Bunu birkaç örnekle açıklayayım. Bir iftar davetinde gelen misafir geç kalmış olacak ki, ona kendi mevkiinde oturacak yer kalmamıştı. Ama üst düzey yetkililerin oturduğu yerde hem de birkaç tane yer vardı. Elinde tabakla o misafir sağa sola bakındı. Ben de olayı takip ediyordum. O tarafa doğru ilerledi, hemen oradaki görevliler ona el kol hareketi ile mani olmaya çalıştı. Oradaki en yetkili kişi eliyle o şahsı bırakın gelsin dediği halde onlar bir pencere önünde ayakta elindeki iftar tabağı ile iftar yaptırdılar.
Allah katında tüm insanlar eşit olduğu halde o oruçlu şahsı oraya oturtmaya layık görmediler.
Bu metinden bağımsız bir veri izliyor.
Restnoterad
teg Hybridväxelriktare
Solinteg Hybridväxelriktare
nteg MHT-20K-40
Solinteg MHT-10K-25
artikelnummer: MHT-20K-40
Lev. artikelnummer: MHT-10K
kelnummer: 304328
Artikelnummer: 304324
Birkaç hafız arkadaşımız da şahit oldu. Ve çıkarken en yetkiliye ileriki yıllarda bir daha senin verdiğin davete gelmeyeceğiz diye durumu iletip, üzüntülü olarak ayrıldık.
Bir başka konusu ise yine bir devlet kurumunda en üst makamca davet edilerek, orada birkaç arkadaşımızla iftardan evvel Türk tasavvuf musikisinden birkaç örnek sunmamız istenmişti.
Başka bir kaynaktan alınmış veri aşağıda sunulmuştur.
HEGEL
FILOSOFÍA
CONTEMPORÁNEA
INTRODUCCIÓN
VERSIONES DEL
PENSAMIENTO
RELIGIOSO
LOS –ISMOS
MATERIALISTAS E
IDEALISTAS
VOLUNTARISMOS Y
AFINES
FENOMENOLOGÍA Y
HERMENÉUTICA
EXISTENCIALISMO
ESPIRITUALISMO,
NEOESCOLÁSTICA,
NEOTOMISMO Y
Biz de çok sevdiğimiz bu bürokratın hatırına sırf Allah rızası için orada yarım saat evvel vararak (davet çok kalabalıktı) durumu alt kademe diye tarif ettiğimiz görevli arkadaşlara ilettik, onlar da bu en üst amirlerinin emrine rağmen biz bu işi ayarladık, böyle olacak diye bizim orada kalabalığa ilahilerden bir demet sunmamızı istemediler ve bunu duyan koro arkadaşlarımı sen kalırsan kal ama biz kalamayız diyerek iftara çok az bir süre kala orayı terk ettik. O günde çok yağmurlu bir gündü. Özellikle iftar veren belediyelerimizde başkanlarımızın emri ve talimatları, bu bürokratlar tarafından çoğu kez uygulanmıyor. Bu konuda da o sevgili kardeşlerimize şunu hatırlatayım; Bakın koca yunus bu konuda ne diyor?
Bir gönül yıktınız
Bu kıldığın namaz değil
Yetmiş iki millet dahi
Elin yüzün yumaz değil,
Ya işte böyle, bırakın iftar davetini yıllarca ibadet bile etsen duaların kabul olduğu o iftar saatinde bunun vebalini hiçbir diyetle ödeyemezsin görevli arkadaşım kırılan bir kalp bütün hayrını ve sevabını götürür.